The story reportedly goes something like this:
A couple is driving through the park at night,they are late for a get together and time being tight the driver decides to speed through to get to where they’re going quicker. Suddenly they see what every driver dreads seeing in their rear view mirror, red, white, and blue swirling lights a sure sign that they are being pulled over. Not being the type to disregard a police officer, the driver pulls over. The encounter is normal one as the police officer writes up the ticket and everyone goes on their merry way.
A few days later the man who was driving decides that since he’ll be in town anyway he might as well pay the ticket in person. When he goes to pay his ticket he is informed that there is no record of the ticket ever being written. Happy he doesn’t have to pay the man goes to leave but not before the officer asks him to “hold on” something is very very off about the ticket and not just the fact it was never put in the system.
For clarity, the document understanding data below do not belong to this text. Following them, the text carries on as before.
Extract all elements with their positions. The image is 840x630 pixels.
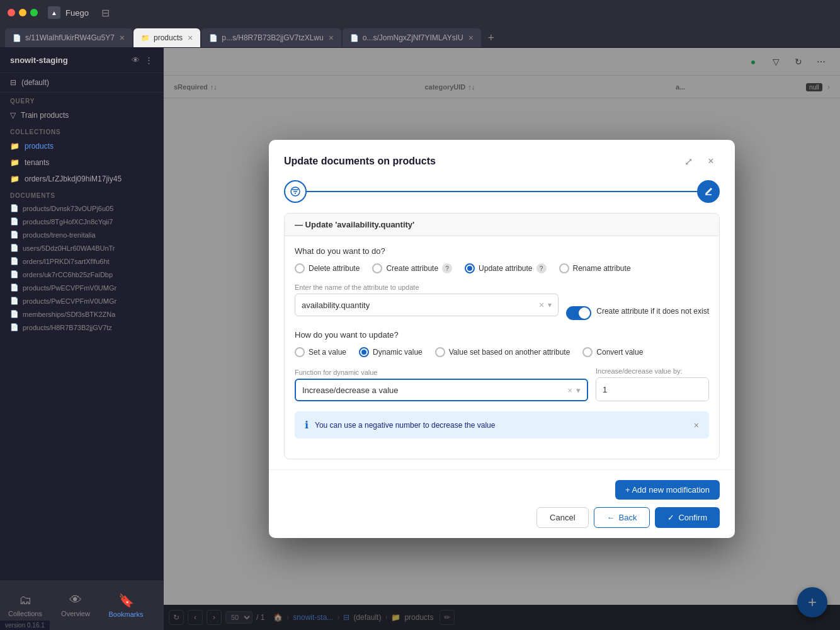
doc-item-5[interactable]: 📄 orders/uk7rCC6hb25zFaiDbp: [0, 268, 163, 281]
mod-card-body: What do you want to do? Delete attribute…: [285, 236, 719, 459]
increase-value-input[interactable]: [596, 378, 709, 401]
doc-item-9[interactable]: 📄 products/H8R7B73B2jjGV7tz: [0, 321, 163, 334]
radio-convert[interactable]: Convert value: [582, 347, 643, 357]
sidebar-item-orders[interactable]: 📁 orders/LrZJbkdj09hiM17jiy45: [0, 171, 163, 187]
create-attr-toggle[interactable]: [566, 306, 591, 320]
sidebar-item-products[interactable]: 📁 products: [0, 138, 163, 154]
select-dropdown-icon[interactable]: ▾: [576, 386, 581, 395]
increase-label: Increase/decrease value by:: [596, 367, 709, 375]
doc-item-7[interactable]: 📄 products/PwECVPFmV0UMGr: [0, 294, 163, 307]
database-label: (default): [21, 78, 49, 87]
sidebar-header: snowit-staging 👁 ⋮: [0, 48, 163, 73]
sidebar-item-tenants[interactable]: 📁 tenants: [0, 154, 163, 171]
tab-3-close[interactable]: ×: [329, 33, 334, 43]
doc-icon-5: 📄: [10, 270, 19, 278]
modal-close-btn[interactable]: ×: [702, 152, 720, 170]
add-modification-button[interactable]: + Add new modification: [615, 480, 720, 500]
attr-input-group: availability.quantity × ▾: [295, 294, 709, 320]
tab-2-label: products: [154, 33, 183, 42]
eye-icon[interactable]: 👁: [132, 55, 140, 65]
radio-set-label: Set a value: [309, 348, 346, 357]
radio-create[interactable]: Create attribute ?: [372, 263, 452, 273]
radio-rename-label: Rename attribute: [573, 264, 631, 273]
bottom-nav-bookmarks[interactable]: 🔖 Bookmarks: [101, 588, 151, 623]
radio-delete[interactable]: Delete attribute: [295, 263, 360, 273]
tab-2[interactable]: 📁 products ×: [133, 28, 200, 47]
orders-label: orders/LrZJbkdj09hiM17jiy45: [25, 175, 122, 183]
tab-3[interactable]: 📄 p...s/H8R7B73B2jjGV7tzXLwu ×: [201, 28, 341, 47]
doc-item-8[interactable]: 📄 memberships/SDf3sBTK2ZNa: [0, 307, 163, 321]
confirm-btn-label: Confirm: [678, 513, 707, 522]
doc-item-6[interactable]: 📄 products/PwECVPFmV0UMGr: [0, 281, 163, 294]
folder-icon-products: 📁: [10, 142, 20, 151]
select-clear-icon[interactable]: ×: [567, 386, 572, 395]
modal-expand-btn[interactable]: ⤢: [679, 152, 697, 170]
modification-card: — Update 'availability.quantity' What do…: [284, 213, 720, 459]
tab-1[interactable]: 📄 s/11WlaIhfUkirRW4Gu5Y7 ×: [5, 28, 132, 47]
bottom-nav-overview[interactable]: 👁 Overview: [50, 588, 101, 622]
radio-create-circle: [372, 263, 382, 273]
radio-set[interactable]: Set a value: [295, 347, 346, 357]
documents-section-label: DOCUMENTS: [0, 187, 163, 202]
sidebar: snowit-staging 👁 ⋮ ⊟ (default) QUERY ▽ T…: [0, 48, 164, 630]
confirm-check-icon: ✓: [667, 513, 674, 522]
collections-section-label: COLLECTIONS: [0, 123, 163, 138]
tab-doc-icon: 📄: [13, 34, 21, 42]
attr-clear-btn[interactable]: ×: [539, 300, 544, 310]
tab-4[interactable]: 📄 o...s/JomNgxZjNf7YIMLAYsIU ×: [343, 28, 481, 47]
doc-label-8: memberships/SDf3sBTK2ZNa: [23, 311, 115, 318]
radio-value-set[interactable]: Value set based on another attribute: [435, 347, 570, 357]
modal-overlay: Update documents on products ⤢ ×: [164, 48, 840, 630]
mod-card-title: — Update 'availability.quantity': [295, 220, 414, 229]
toggle-label: Create attribute if it does not exist: [596, 306, 709, 317]
bottom-nav-collections[interactable]: 🗂 Collections: [0, 588, 50, 622]
content-area: ● ▽ ↻ ⋯ sRequired ↑↓ categoryUID ↑↓ a...…: [164, 48, 840, 630]
close-button[interactable]: [8, 9, 15, 16]
action-radio-group: Delete attribute Create attribute ? Upda: [295, 263, 709, 273]
folder-icon-tenants: 📁: [10, 158, 20, 167]
doc-icon-3: 📄: [10, 244, 19, 252]
traffic-lights: [8, 9, 38, 16]
step-1-circle[interactable]: [284, 180, 307, 203]
database-item[interactable]: ⊟ (default): [0, 73, 163, 93]
cancel-button[interactable]: Cancel: [536, 507, 588, 528]
new-tab-button[interactable]: +: [482, 28, 500, 47]
back-button[interactable]: ← Back: [594, 507, 650, 528]
footer-actions: Cancel ← Back ✓ Confirm: [284, 507, 720, 528]
database-icon: ⊟: [10, 78, 16, 87]
step-2-circle[interactable]: [697, 180, 720, 203]
dynamic-value-row: Function for dynamic value Increase/decr…: [295, 367, 709, 401]
info-close-btn[interactable]: ×: [694, 420, 699, 430]
update-help-icon[interactable]: ?: [536, 263, 547, 273]
overview-nav-icon: 👁: [69, 593, 82, 607]
radio-value-set-label: Value set based on another attribute: [449, 348, 570, 357]
doc-item-0[interactable]: 📄 products/Dvnsk73vOUPj6u05: [0, 202, 163, 215]
doc-item-3[interactable]: 📄 users/5Ddz0HLr60WA4BUnTr: [0, 241, 163, 255]
radio-update[interactable]: Update attribute ?: [465, 263, 546, 273]
doc-label-7: products/PwECVPFmV0UMGr: [23, 297, 116, 305]
doc-icon-7: 📄: [10, 297, 19, 305]
train-products-item[interactable]: ▽ Train products: [0, 107, 163, 123]
radio-rename[interactable]: Rename attribute: [559, 263, 631, 273]
tab-2-close[interactable]: ×: [188, 33, 193, 43]
radio-delete-circle: [295, 263, 305, 273]
maximize-button[interactable]: [30, 9, 38, 16]
modal-header-buttons: ⤢ ×: [679, 152, 720, 170]
tab-1-close[interactable]: ×: [120, 33, 125, 43]
create-help-icon[interactable]: ?: [442, 263, 452, 273]
attr-dropdown-btn[interactable]: ▾: [548, 301, 552, 309]
doc-item-1[interactable]: 📄 products/8TgHofXCJn8cYqii7: [0, 215, 163, 228]
doc-item-4[interactable]: 📄 orders/l1PRKDi7sartXflfu6ht: [0, 255, 163, 268]
confirm-button[interactable]: ✓ Confirm: [655, 507, 720, 528]
function-select[interactable]: Increase/decrease a value × ▾: [295, 379, 588, 401]
sidebar-toggle-icon[interactable]: ⊟: [101, 7, 110, 19]
more-icon[interactable]: ⋮: [145, 55, 153, 65]
attr-input-field[interactable]: availability.quantity × ▾: [295, 294, 559, 316]
doc-icon-8: 📄: [10, 310, 19, 318]
tab-3-label: p...s/H8R7B73B2jjGV7tzXLwu: [222, 33, 323, 42]
doc-icon-4: 📄: [10, 257, 19, 265]
radio-dynamic[interactable]: Dynamic value: [359, 347, 423, 357]
minimize-button[interactable]: [19, 9, 26, 16]
tab-4-close[interactable]: ×: [468, 33, 474, 43]
doc-item-2[interactable]: 📄 products/treno-trenitalia: [0, 228, 163, 241]
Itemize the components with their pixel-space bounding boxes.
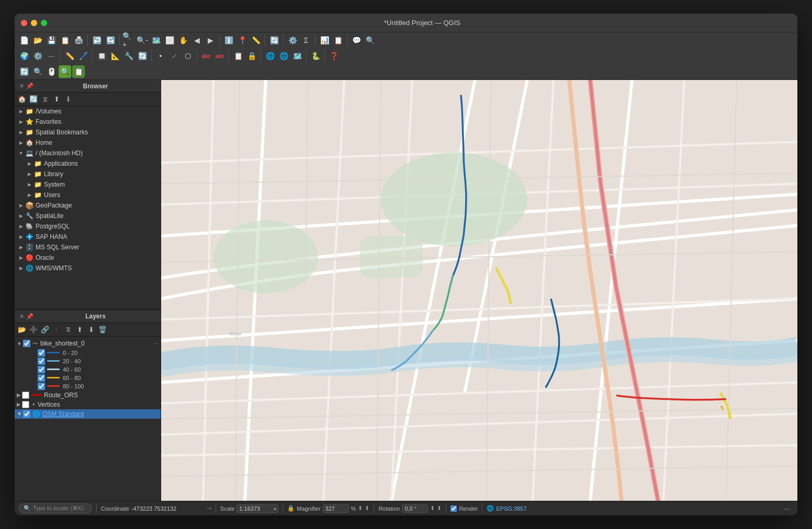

The police officer asks the guy ” Are you trying to play a game with me son?” understandably confused the guy shakes his head asking the officer what it is that’s bothering him so much and the police officer asks him to describe the police officer that pulled him over to him, as he finishes he notices that Mr. Officer is looking a little pale. After asking what is wrong the other man looks him dead in the eye and replies. “Well, you see that ticket? Looks new to me, but can’t possibly be new. The officer you just described, the one who supposedly wrote that ticket out for you has been dead for more than ten years.”
The above story is usually told the exact way, sometimes the driver is parked in a no parking zone, or has his headlights off at night. No one is exactly sure the origins of the story, but it’s almost always at night, and the dead officer has almost always been dead for “more than ten years.” Although no one reports the officer as being dangerous or violent in any way, it is suggested that if you ever see a police officer trying to pull you over while driving through Golden Gate Park that you do not pull over until you are out of the park as supposedly the ghost cop can not leave the park, makes one believe that maybe he or she is tied to the park in some way. Although trying to explain to the police officer pulling you over about why you didn’t do so immediately was because you thought he was a ghost may garner you some odd looks or a trip to your local psych ward!